■ WHAT IS BEING ASKED: Every line containing the word "connection" must be pulled from the records.

■ DATA IN THIS EXERCISE:
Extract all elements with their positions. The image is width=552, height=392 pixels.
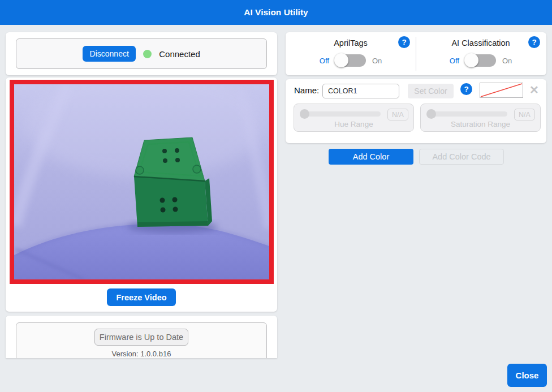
hue-slider-track[interactable] — [301, 111, 381, 117]
set-color-button[interactable]: Set Color — [408, 84, 454, 98]
saturation-slider-track[interactable] — [428, 111, 507, 117]
apriltags-toggle-knob[interactable] — [334, 53, 348, 67]
page-title: AI Vision Utility — [244, 7, 308, 18]
ai-classification-help-icon[interactable]: ? — [528, 36, 540, 48]
firmware-status-button[interactable]: Firmware is Up to Date — [94, 329, 188, 346]
firmware-version-label: Version: 1.0.0.b16 — [112, 350, 171, 358]
color-name-input[interactable] — [322, 84, 399, 98]
color-help-icon[interactable]: ? — [460, 83, 472, 95]
hue-slider-knob[interactable] — [300, 109, 309, 119]
saturation-slider-knob[interactable] — [426, 109, 436, 119]
firmware-card: Firmware is Up to Date Version: 1.0.0.b1… — [6, 316, 277, 358]
ai-classification-toggle-row: Off On — [416, 54, 546, 67]
apriltags-toggle[interactable] — [335, 54, 366, 67]
firmware-box: Firmware is Up to Date Version: 1.0.0.b1… — [16, 322, 267, 358]
clear-color-icon[interactable]: ✕ — [529, 83, 539, 97]
ai-classification-on-label: On — [502, 57, 512, 65]
close-button[interactable]: Close — [507, 364, 547, 387]
apriltags-help-icon[interactable]: ? — [398, 36, 410, 48]
apriltags-label: AprilTags — [286, 38, 416, 48]
saturation-range-label: Saturation Range — [421, 120, 540, 128]
connection-box: Disconnect Connected — [16, 38, 267, 69]
add-color-button[interactable]: Add Color — [329, 149, 413, 165]
connection-status-label: Connected — [159, 49, 200, 59]
apriltags-on-label: On — [372, 57, 382, 65]
freeze-video-button[interactable]: Freeze Video — [107, 288, 176, 306]
lightbox-scene — [14, 84, 269, 279]
hue-range-label: Hue Range — [294, 120, 413, 128]
color-name-label: Name: — [294, 85, 319, 95]
title-bar: AI Vision Utility — [0, 0, 552, 25]
ai-classification-toggle[interactable] — [465, 54, 496, 67]
no-color-line-icon — [480, 83, 523, 97]
features-card: AprilTags ? Off On AI Classification ? O… — [286, 32, 546, 75]
apriltags-section: AprilTags ? Off On — [286, 32, 416, 75]
video-card: Freeze Video — [6, 77, 277, 312]
apriltags-toggle-row: Off On — [286, 54, 416, 67]
color-config-card: Name: Set Color ? ✕ N/A Hue Range N/A Sa… — [286, 79, 546, 143]
ai-classification-off-label: Off — [450, 57, 459, 65]
ai-vision-utility-window: AI Vision Utility Disconnect Connected — [0, 0, 552, 392]
ai-classification-section: AI Classification ? Off On — [416, 32, 546, 75]
saturation-range-panel: N/A Saturation Range — [420, 104, 541, 132]
disconnect-button[interactable]: Disconnect — [83, 46, 136, 62]
apriltags-off-label: Off — [320, 57, 329, 65]
add-color-code-button[interactable]: Add Color Code — [419, 149, 504, 165]
saturation-value-badge: N/A — [514, 109, 535, 120]
hue-value-badge: N/A — [387, 109, 408, 120]
ai-classification-label: AI Classification — [416, 38, 546, 48]
connection-card: Disconnect Connected — [6, 32, 277, 75]
hue-range-panel: N/A Hue Range — [294, 104, 414, 132]
no-color-swatch — [480, 83, 523, 98]
connected-status-dot-icon — [143, 50, 152, 58]
camera-video-feed — [10, 80, 274, 284]
ai-classification-toggle-knob[interactable] — [464, 53, 478, 67]
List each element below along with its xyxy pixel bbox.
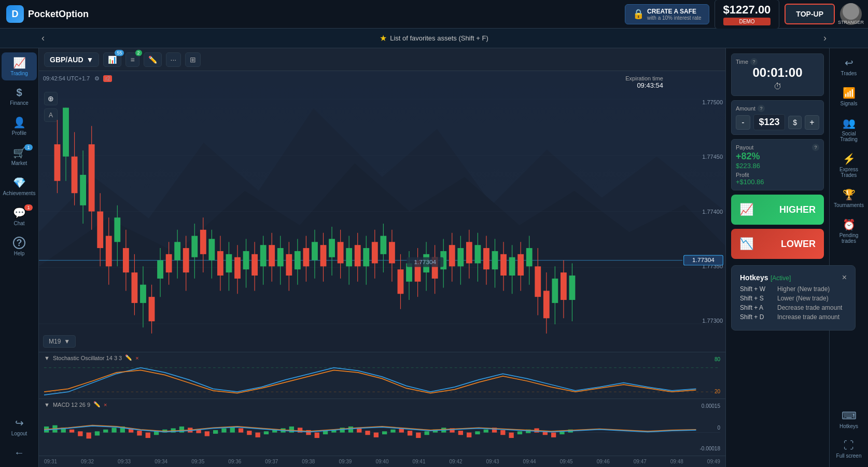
balance-box: $1227.00 DEMO [715,0,780,29]
sidebar-item-help[interactable]: ? Help [2,232,37,260]
macd-name: MACD 12 26 9 [53,402,90,408]
time-label-0938: 09:38 [302,459,315,464]
time-label-0948: 09:48 [670,459,683,464]
payout-info-icon[interactable]: ? [812,144,819,151]
sidebar-item-trades[interactable]: ↩ Trades [831,52,866,80]
finance-label: Finance [10,100,29,106]
fav-left-arrow[interactable]: ‹ [41,33,45,44]
chart-type-icon: 📊 [108,56,117,64]
svg-rect-92 [398,269,404,294]
tools-badge: 2 [135,50,142,56]
chart-type-button[interactable]: 📊 55 [103,52,121,67]
chart-indicators-button[interactable]: ≡ 2 [125,52,139,67]
svg-rect-18 [80,175,86,205]
svg-rect-162 [247,431,251,435]
sidebar-item-collapse[interactable]: ← [2,443,37,463]
macd-close-icon[interactable]: × [104,402,107,408]
sidebar-item-tournaments[interactable]: 🏆 Tournaments [831,184,866,212]
avatar[interactable]: STRANGER [840,3,862,25]
create-safe-button[interactable]: 🔒 CREATE A SAFE with a 10% interest rate [625,4,709,24]
macd-collapse-icon[interactable]: ▼ [44,402,50,408]
hotkey-a-desc: Decrease trade amount [777,304,842,311]
stoch-close-icon[interactable]: × [135,355,138,361]
hotkeys-close-button[interactable]: × [842,273,847,282]
candlestick-chart[interactable]: 1.77304 [39,71,725,352]
left-sidebar: 📈 Trading $ Finance 👤 Profile 1 🛒 Market… [0,48,39,467]
svg-rect-84 [363,248,369,266]
time-box: Time ? 00:01:00 ⏱ [731,53,824,96]
screen-size-selector[interactable]: M19 ▼ [43,335,76,348]
svg-rect-132 [569,276,576,300]
macd-edit-icon[interactable]: ✏️ [93,401,101,408]
indicators-badge: 55 [115,50,124,56]
sidebar-item-finance[interactable]: $ Finance [2,83,37,110]
sidebar-item-signals[interactable]: 📶 Signals [831,83,866,111]
sidebar-item-trading[interactable]: 📈 Trading [2,52,37,80]
hotkeys-popup: Hotkeys [Active] × Shift + W Higher (New… [731,265,856,331]
svg-rect-190 [484,430,488,433]
trades-label: Trades [841,71,857,76]
payout-box: Payout ? +82% $223.86 Profit +$100.86 [731,139,824,190]
stoch-edit-icon[interactable]: ✏️ [125,354,132,361]
pair-label: GBP/AUD [50,56,83,64]
svg-rect-159 [221,428,226,432]
svg-rect-124 [535,266,541,297]
tournaments-icon: 🏆 [843,188,856,201]
create-safe-subtitle: with a 10% interest rate [647,15,702,21]
sidebar-item-express-trades[interactable]: ⚡ Express Trades [831,148,866,182]
svg-rect-128 [552,279,558,303]
fullscreen-icon: ⛶ [844,439,854,451]
hotkey-a-key: Shift + A [740,304,771,311]
svg-rect-80 [346,248,352,266]
hotkeys-icon: ⌨ [842,409,857,422]
fav-right-arrow[interactable]: › [823,33,827,44]
svg-rect-116 [500,254,507,276]
chart-more-button[interactable]: ··· [166,52,181,67]
svg-rect-120 [517,254,524,276]
higher-button[interactable]: 📈 HIGHER [731,195,824,225]
amount-plus-button[interactable]: + [805,115,819,130]
svg-rect-157 [205,431,209,436]
logo-text: PocketOption [28,9,89,20]
time-info-icon[interactable]: ? [750,58,758,65]
sidebar-item-fullscreen[interactable]: ⛶ Full screen [831,435,866,463]
sidebar-item-market[interactable]: 1 🛒 Market [2,142,37,170]
time-label-0931: 09:31 [44,459,57,464]
svg-rect-178 [382,431,387,434]
topup-button[interactable]: TOP-UP [785,4,835,24]
logo[interactable]: D PocketOption [6,5,89,23]
sidebar-item-chat[interactable]: 1 💬 Chat [2,202,37,230]
amount-info-icon[interactable]: ? [758,105,765,112]
higher-label: HIGHER [779,204,816,215]
time-label-0932: 09:32 [81,459,94,464]
social-trading-icon: 👥 [843,117,856,129]
sidebar-item-social-trading[interactable]: 👥 Social Trading [831,113,866,146]
svg-rect-177 [374,433,379,437]
sidebar-item-logout[interactable]: ↪ Logout [2,413,37,441]
sidebar-item-pending-trades[interactable]: ⏰ Pending trades [831,214,866,248]
market-badge: 1 [24,144,33,150]
sidebar-item-achievements[interactable]: 💎 Achievements [2,172,37,200]
sidebar-item-hotkeys[interactable]: ⌨ Hotkeys [831,405,866,433]
stochastic-panel: ▼ Stochastic Oscillator 14 3 3 ✏️ × 80 2… [39,352,725,399]
achievements-label: Achievements [3,190,36,196]
sidebar-item-profile[interactable]: 👤 Profile [2,112,37,140]
chart-grid-button[interactable]: ⊞ [185,52,201,67]
main-chart-area[interactable]: 09:42:54 UTC+1.7 ⚙ r2 ⊕ A Expiration tim… [39,71,725,352]
pair-selector[interactable]: GBP/AUD ▼ [44,52,99,67]
svg-rect-48 [208,239,215,260]
grid-icon: ⊞ [190,56,196,64]
fav-star-icon: ★ [380,33,387,43]
svg-rect-176 [365,431,370,435]
svg-rect-158 [213,430,218,434]
avatar-label: STRANGER [838,20,864,25]
time-label-0933: 09:33 [118,459,131,464]
stoch-collapse-icon[interactable]: ▼ [44,355,50,361]
amount-minus-button[interactable]: - [736,115,750,130]
chart-draw-button[interactable]: ✏️ [144,52,162,67]
lower-button[interactable]: 📉 LOWER [731,229,824,259]
svg-rect-122 [526,248,533,266]
screen-size-dropdown-icon: ▼ [64,338,70,345]
currency-button[interactable]: $ [788,116,802,129]
time-value: 00:01:00 [736,65,819,80]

■ RESULT OF THIS TASK:
connection-box: Disconnect Connected — [16, 38, 267, 69]
connection-status-label: Connected — [159, 49, 200, 59]
connection-card: Disconnect Connected — [6, 32, 277, 75]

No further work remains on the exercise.